In the case of Pseudo-Daniel, at least part of Daniel’s characterization was enabled or enhanced by an ambitious scribal attempt to foreground Daniel against a backdrop of curated memories of individuals, episodes, and eras from Israel’s past. In many instances, the presentation of these memories included ancestral figures (Noah and Enoch), individuals foundational to the origins of the monarchy (David and Solomon) and historic priesthoods (Levi, Zadok, and Abiathar), as well as reference to essential parts of Israel’s collective memory (the flood, exodus, and exiles). While our Daniel in Pseudo-Daniel remains a figure plausibly set in the Babylonian period, these memories of the past enhance his profile as a reliable conduit for delivering retrospective views of Israelite experience and prospective (or even prescriptive) outlooks for Jewish identity in the contemporary world of the scribe and audience.

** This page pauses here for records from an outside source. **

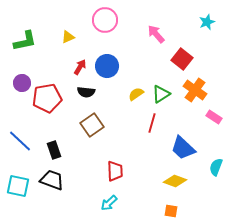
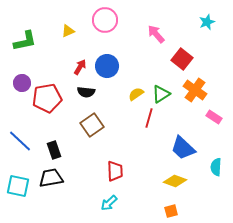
yellow triangle: moved 6 px up
red line: moved 3 px left, 5 px up
cyan semicircle: rotated 18 degrees counterclockwise
black trapezoid: moved 1 px left, 2 px up; rotated 30 degrees counterclockwise
orange square: rotated 24 degrees counterclockwise
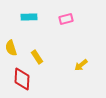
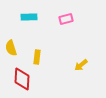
yellow rectangle: rotated 40 degrees clockwise
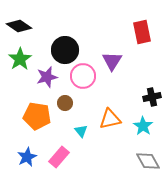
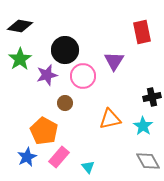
black diamond: moved 1 px right; rotated 25 degrees counterclockwise
purple triangle: moved 2 px right
purple star: moved 2 px up
orange pentagon: moved 7 px right, 15 px down; rotated 20 degrees clockwise
cyan triangle: moved 7 px right, 36 px down
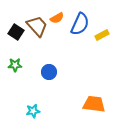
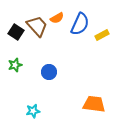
green star: rotated 16 degrees counterclockwise
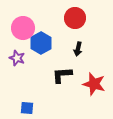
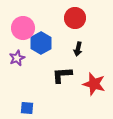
purple star: rotated 28 degrees clockwise
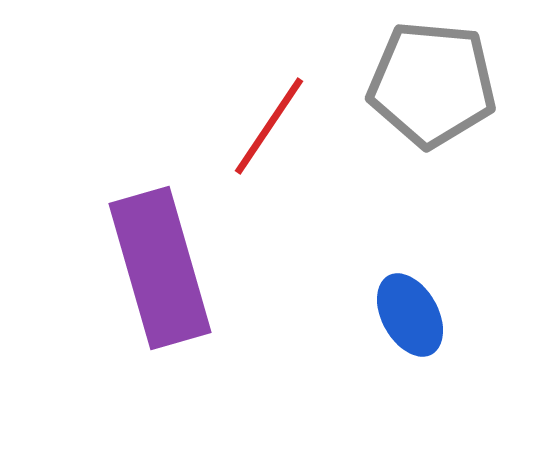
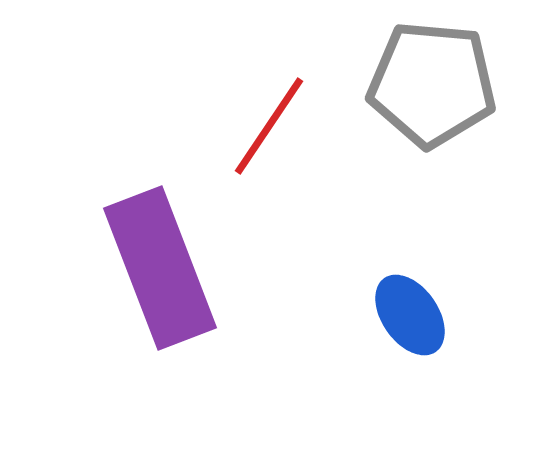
purple rectangle: rotated 5 degrees counterclockwise
blue ellipse: rotated 6 degrees counterclockwise
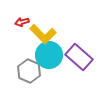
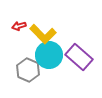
red arrow: moved 3 px left, 4 px down
gray hexagon: moved 1 px left, 1 px up
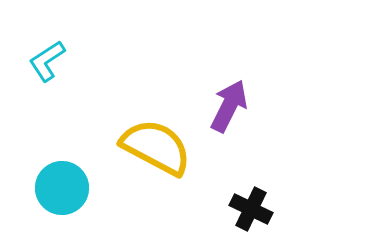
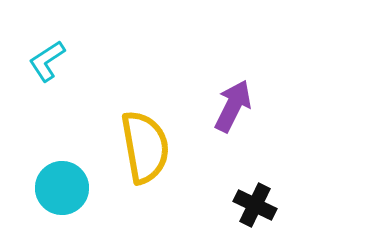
purple arrow: moved 4 px right
yellow semicircle: moved 11 px left; rotated 52 degrees clockwise
black cross: moved 4 px right, 4 px up
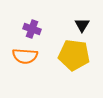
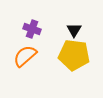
black triangle: moved 8 px left, 5 px down
orange semicircle: rotated 135 degrees clockwise
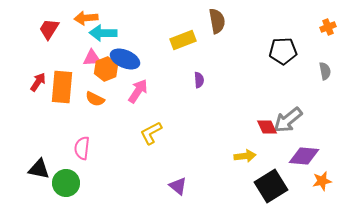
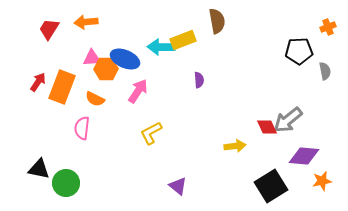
orange arrow: moved 4 px down
cyan arrow: moved 58 px right, 14 px down
black pentagon: moved 16 px right
orange hexagon: rotated 20 degrees clockwise
orange rectangle: rotated 16 degrees clockwise
pink semicircle: moved 20 px up
yellow arrow: moved 10 px left, 10 px up
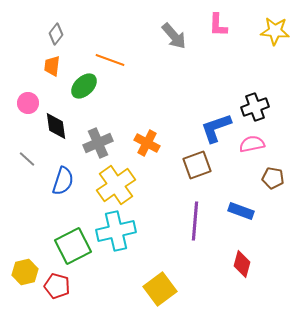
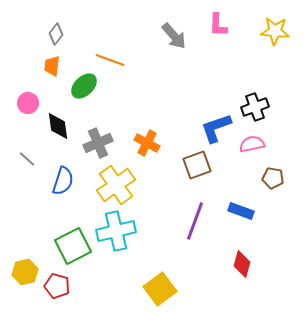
black diamond: moved 2 px right
purple line: rotated 15 degrees clockwise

The evidence that the Pseudo-Daniel materials assume or require a reference point in “biblical” Daniel is limited, or at a minimum, an area in need of further study. Therefore, what is at the core of the tradition at this early stage is a character, not a particular text within that tradition. While the book of Daniel became popular in and beyond Qumran shortly after its composition in the mid-second century BCE, I would argue that the status of the book is in many ways indebted to the stature of the character within it. This stature was achieved in part by his elevated profile developed across the tradition, which was initiated and cultivated in ancient Jewish Aramaic scribal settings. While we find a significant mention of Daniel in Florilegium, it is intriguing that the phrase “whi]ch was written in the writing of Daniel the prophet” (‏אש]ר כתוב בספר דניאל הנביא) (4Q174 1–3 ii 3) both associates this figure with some authoritative inscribed tradition as well as underscores the prophetic persona behind it.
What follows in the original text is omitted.